In effetti, la Suprema Corte ha sempre confermato l’indeducibilità dei costi afferenti a fatture generiche, in particolare relative a prestazioni di consulenza o a contratti eccessivamente “vaghi” (Cass. nn.  22403 e 21184 e 2014).
Anche quest’anno, in verità, i giudici di legittimità hanno ribadito l’indeducibilità dei costi relativi a fatture nella cui descrizione non era indicato alcun periodo di riferimento delle operazioni e per le quali non vi era alcun contratto scritto di supporto (Cass. n. 20303/2017).

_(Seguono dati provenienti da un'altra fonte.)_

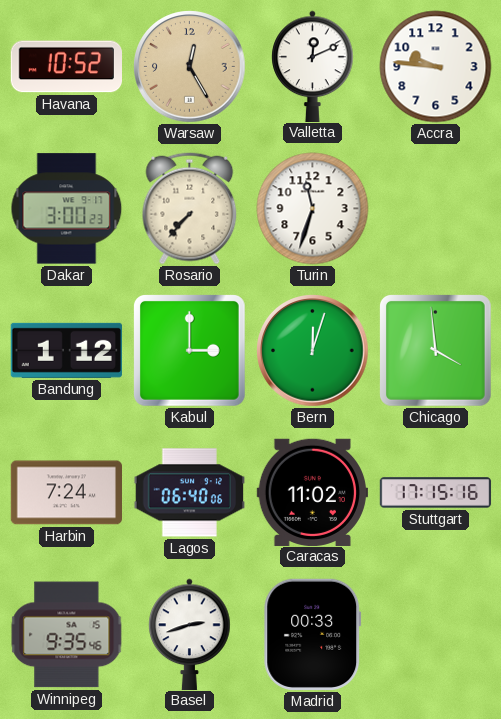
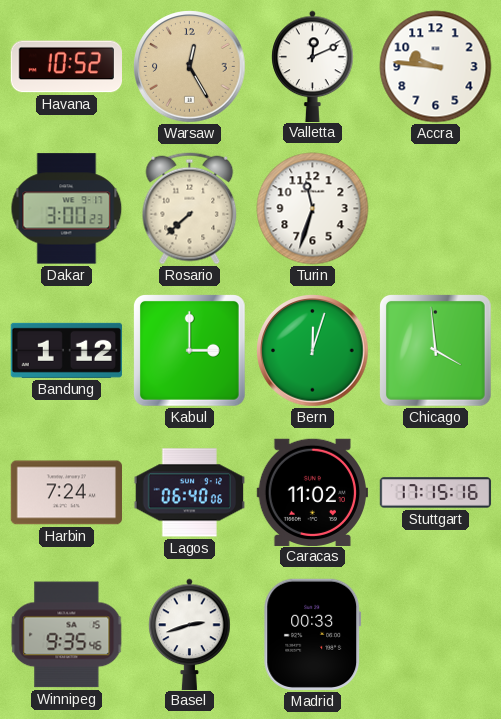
Rosario: 7:37 -> 7:38
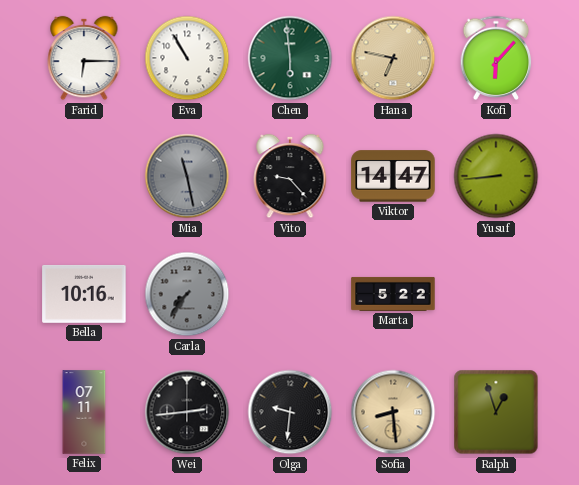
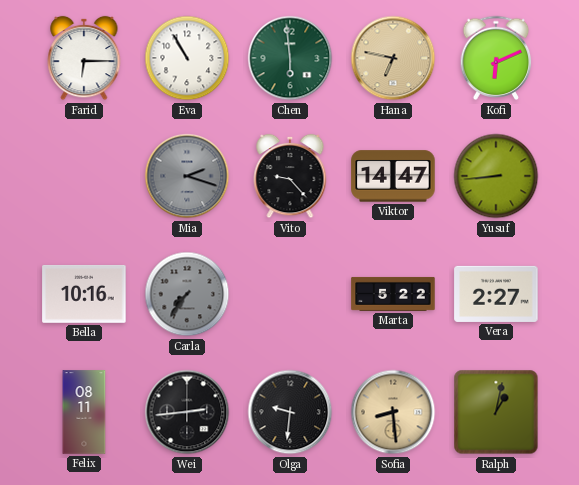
Kofi: 6:07 -> 6:11
Mia: 11:28 -> 2:18
Vera: none -> 2:27
Felix: 07:11 -> 08:11
Ralph: 12:57 -> 1:02
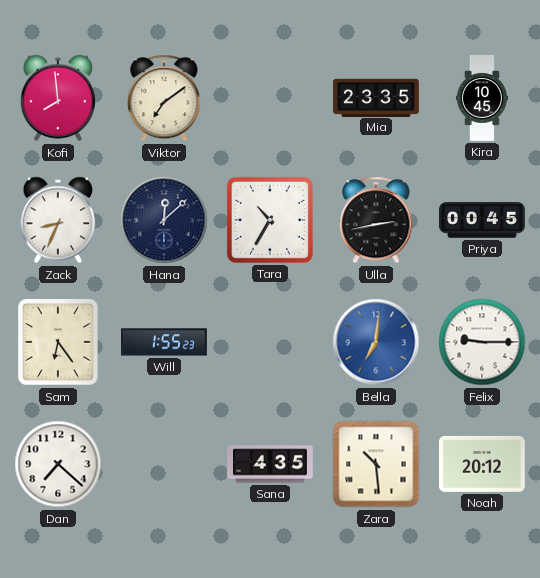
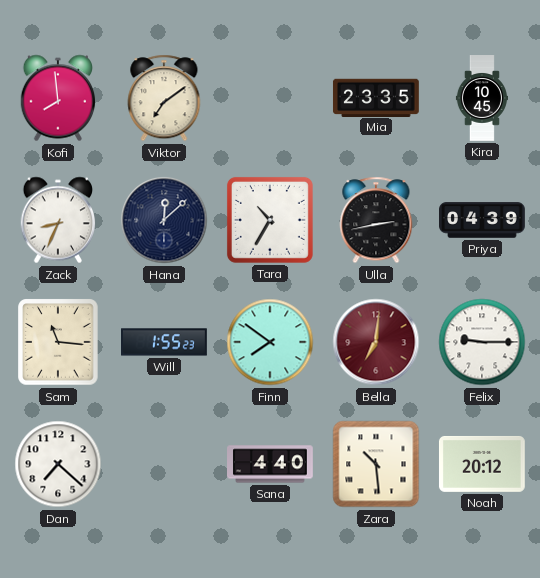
Priya: 00:45 -> 04:39
Sam: 6:24 -> 11:16
Finn: none -> 7:51
Bella dial: blue -> burgundy
Sana: 4:35 -> 4:40
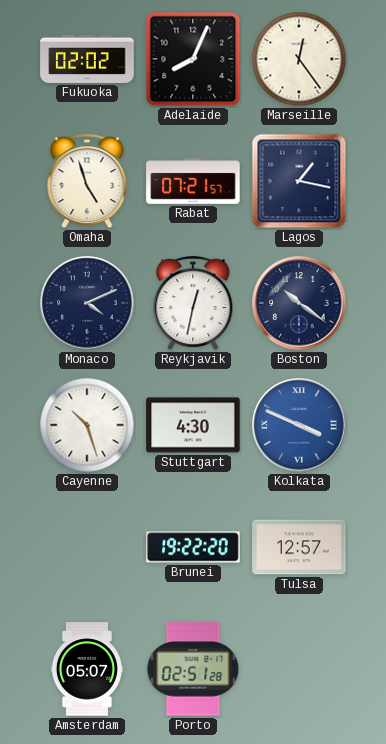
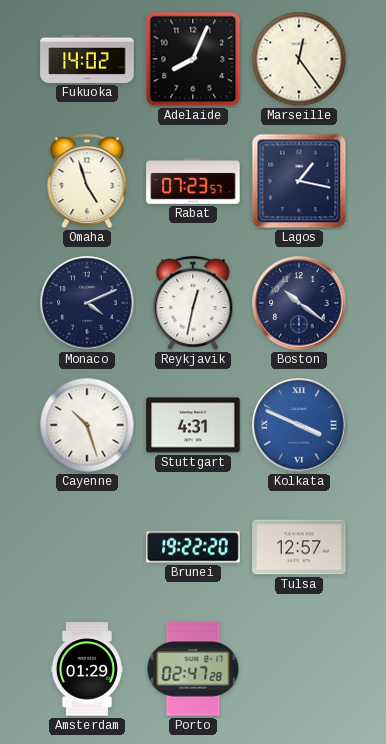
Fukuoka: 02:02 -> 14:02
Rabat: 07:21 -> 07:23
Stuttgart: 4:30 -> 4:31
Amsterdam: 05:07 -> 01:29
Porto: 02:51 -> 02:47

In conclusione, ai fini delle imposte dirette, se è vero che una fattura dettagliata e completa in ogni sua parte costituisce certamente un buon supporto probatorio, che potrebbe essere idoneo di per sé a legittimare la deducibilità dei relativi costi, è ancor più vero che la fattura non è il solo documento a tal fine rilevante, potendosi i requisiti sostanziali per la deduzione, di cui all’art. 109 del TUIR, ricavarsi anche da altra documentazione, quale, ad esempio, quella contrattuale, sempreché, ovviamente, sia idonea allo scopo e non anch’essa eccessivamente generica.